La conseguenza pratica di questa imprevedibilità si è vista in pista. Marko ha fatto riferimento esplicito a un episodio ravvicinato tra Franco Colapinto e Liam Lawson a Melbourne, citandolo come esempio lampante dei rischi concreti che derivano da questa complessità tecnica in una fase di gara già delicatissima. Una situazione che, a suo dire, non è un incidente isolato ma il sintomo di un problema strutturale dell’attuale generazione di vetture.
Superclipping, overtake mode, boost: «Tutto troppo complicato»
La critica di Marko non si ferma alle partenze, ma si allarga all’intero impianto regolamentare della Formula 1. L’austriaco ha usato parole inequivocabili: «L’intero regolamento deve essere semplificato. Superclipping, overtake mode, boost: è tutto troppo complicato». Una lista precisa, non un attacco generico, che fotografa la moltiplicazione di strumenti a disposizione dei piloti e dei team durante la gara.
Il superclipping — sistema che consente di ridurre il drag aerodinamico in determinate condizioni di sorpasso — insieme all’overtake mode, che permette di erogare temporaneamente più potenza per attaccare o difendersi, e al boost dell’energia elettrica, compongono un arsenale tecnico che secondo Marko ha finito per spostare il baricentro della competizione lontano dal talento puro del pilota. Il rischio, implicito nelle sue parole, è che la F1 si trasformi sempre più in una gara di gestione delle risorse piuttosto che in un duello tra assi del volante.

«Torniamo alla guida pura»: la visione di Marko per la F1 del futuro
Il cuore del messaggio di Marko è racchiuso in una frase: «Dobbiamo tornare alla guida pura, perché è stata spinta in secondo piano da tutta la gestione dell’energia». Una diagnosi severa, ma anche una prospettiva non del tutto pessimista, perché l’austriaco lascia aperta la porta a una soluzione. «Forse questo può essere significativamente migliorato con cambiamenti normativi e ulteriori avanzamenti tecnologici», ha aggiunto, suggerendo che il problema non è irrisolvibile, ma richiede la volontà politica e tecnica di intervenire.

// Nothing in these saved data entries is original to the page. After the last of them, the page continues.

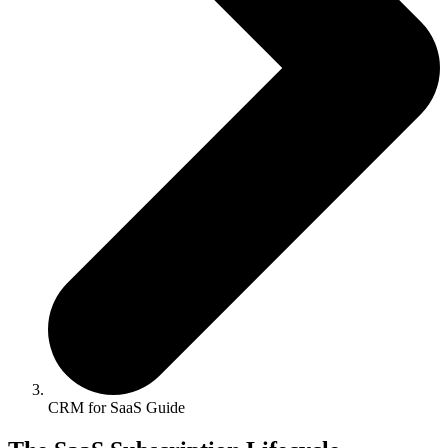
CRM for SaaS Guide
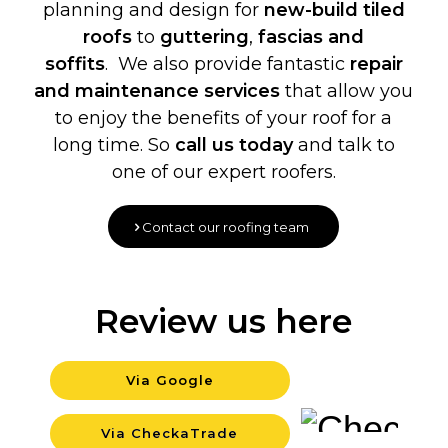
planning and design for
new-build
tiled
roofs
to
guttering
,
fascias and
soffits
. We also provide fantastic
repair
and maintenance services
that allow you
to enjoy the benefits of your roof for a
long time. So
call us today
and talk to
one of our expert roofers.
Contact our roofing team
Review us here
Via Google
Backgro
Via CheckaTrade
Backgro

Il tema è quanto mai attuale in un momento in cui la F1 2026 si appresta a introdurre una nuova generazione di power unit con un peso ancora maggiore dell’elettrico rispetto al motore termico, alzando ulteriormente la quota di energia elettrica rispetto al passato. Le parole di Marko assumono quindi una rilevanza strategica: il dibattito su quanto spazio debba occupare la tecnologia ibrida nel DNA della Formula 1 è tutt’altro che chiuso, e la voce di uno degli osservatori più influenti degli ultimi vent’anni di sport aggiunge peso specifico alla discussione.

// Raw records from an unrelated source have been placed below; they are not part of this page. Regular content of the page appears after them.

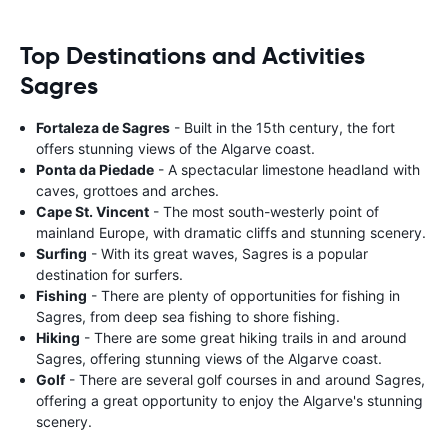
Top Destinations and Activities
Sagres
Fortaleza de Sagres
- Built in the 15th century, the fort
offers stunning views of the Algarve coast.
Ponta da Piedade
- A spectacular limestone headland with
caves, grottoes and arches.
Cape St. Vincent
- The most south-westerly point of
mainland Europe, with dramatic cliffs and stunning scenery.
Surfing
- With its great waves, Sagres is a popular
destination for surfers.
Fishing
- There are plenty of opportunities for fishing in
Sagres, from deep sea fishing to shore fishing.
Hiking
- There are some great hiking trails in and around
Sagres, offering stunning views of the Algarve coast.
Golf
- There are several golf courses in and around Sagres,
offering a great opportunity to enjoy the Algarve's stunning
scenery.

Marko fuori da Red Bull, ma ancora voce autorevole nel paddock
Va ricordato il contesto in cui queste dichiarazioni arrivano: Helmut Marko non parla più dall’interno di un team, avendo lasciato il suo storico ruolo di consulente in Red Bull Racing. Eppure la sua influenza sul dibattito tecnico e regolamentare resta intatta, come dimostra l’eco suscitata da questa intervista. Per decenni punto di riferimento nella strategia di sviluppo delle monoposto e nella gestione dei piloti del programma Red Bull, Marko conosce i meccanismi interni della F1 meglio di chiunque altro.

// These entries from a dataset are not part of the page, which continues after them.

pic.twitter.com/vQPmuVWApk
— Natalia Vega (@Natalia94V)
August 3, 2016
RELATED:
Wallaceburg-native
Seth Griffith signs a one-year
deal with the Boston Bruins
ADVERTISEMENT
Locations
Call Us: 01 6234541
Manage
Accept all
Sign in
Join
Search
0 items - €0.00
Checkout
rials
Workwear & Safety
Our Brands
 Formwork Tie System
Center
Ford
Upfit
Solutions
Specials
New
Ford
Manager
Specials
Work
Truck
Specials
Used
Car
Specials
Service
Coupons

Guardare le gare da casa, come lui stesso ha lasciato intendere, non significa essersi disconnesso dalla realtà del circus. Al contrario, la distanza sembra avergli fornito uno sguardo ancora più critico e distaccato su dinamiche che, dall’interno, possono apparire normalizzate. La sua richiesta di un ritorno alla semplicità regolamentare si inserisce in un dibattito più ampio che coinvolge piloti, ingegneri e appassionati: la F1 è ancora uno sport di guida o è diventata prevalentemente una sfida di software e gestione energetica?
Il confronto tra la visione di Marko e le scelte che la Federazione Internazionale e il management della Formula 1 faranno nei prossimi mesi — in particolare sulla calibrazione delle nuove power unit 2026 e sull’eventuale revisione di strumenti come l’overtake mode — sarà uno dei temi caldi del prossimo futuro. Le sue parole sono un campanello d’allarme che difficilmente potrà essere ignorato.